Wall won another contest in Saratoga when daredevil financier John “Bet-A-Million” Gates wagered that he could not wear 40 changes of clothes between breakfast and dinner. On the appointed day, Wall repeatedly appeared at the racetrack in one flashy ensemble after another until, exhausted but victorious, he at last entered the ballroom of the United States Hotel in faultless evening attire to wild applause.


As early as 1885, however, he had bounced a check to a tailor, and an ill-conceived Wall Street career ended in an 1899 bankruptcy. Although family money enabled him to continue living in his accustomed manner, these embarrassments and his sense that New York “had become fit only for businessmen” compelled his departure for Paris in 1912.


By 1921, when newspaper columnist Lucius Beebe, something of a dude himself, met Wall, the old dandy and his beloved wife (of their marriage, he wrote that their honeymoon had never ended) lived in a vast apartment in the Hotel Meurice, near Charvet, Sulka, and other haberdashers whose best customer he was. Charvet’s atelier boasted a caricature by Zem depicting Wall in one of his high, stiff collars, having an exact duplicate fitted to his chow.


The Walls dined out every night. He was reportedly among the best dancers in Paris, not excepting professionals. The couple was seldom home before daylight.
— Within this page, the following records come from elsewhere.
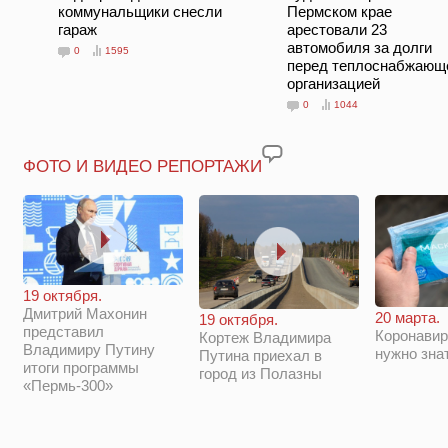
коммунальщики снесли
Пермском крае
гараж
арестовали 23
автомобиля за долги
0
1595
перед теплоснабжающ
организацией
0
1044
ФОТО И ВИДЕО РЕПОРТАЖИ
19 октября.
Дмитрий Махонин
20 марта.
19 октября.
представил
Коронавир
Кортеж Владимира
Владимиру Путину
нужно зна
Путина приехал в
итоги программы
город из Полазны
«Пермь-300»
Wall ascribed his longevity to having nothing to do with physicians, claiming: “There are more old drunkards than there are old doctors.” His self-indulgent life brought him great happiness, and he remained a fixture of fashionable life, whether in Paris, Deauville, Biarritz, or Aix-les-Bains, until his death in Monte Carlo on May 5, 1940. Wall’s timing was impeccable: He left only $12,608, having squandered nearly every cent on pleasure.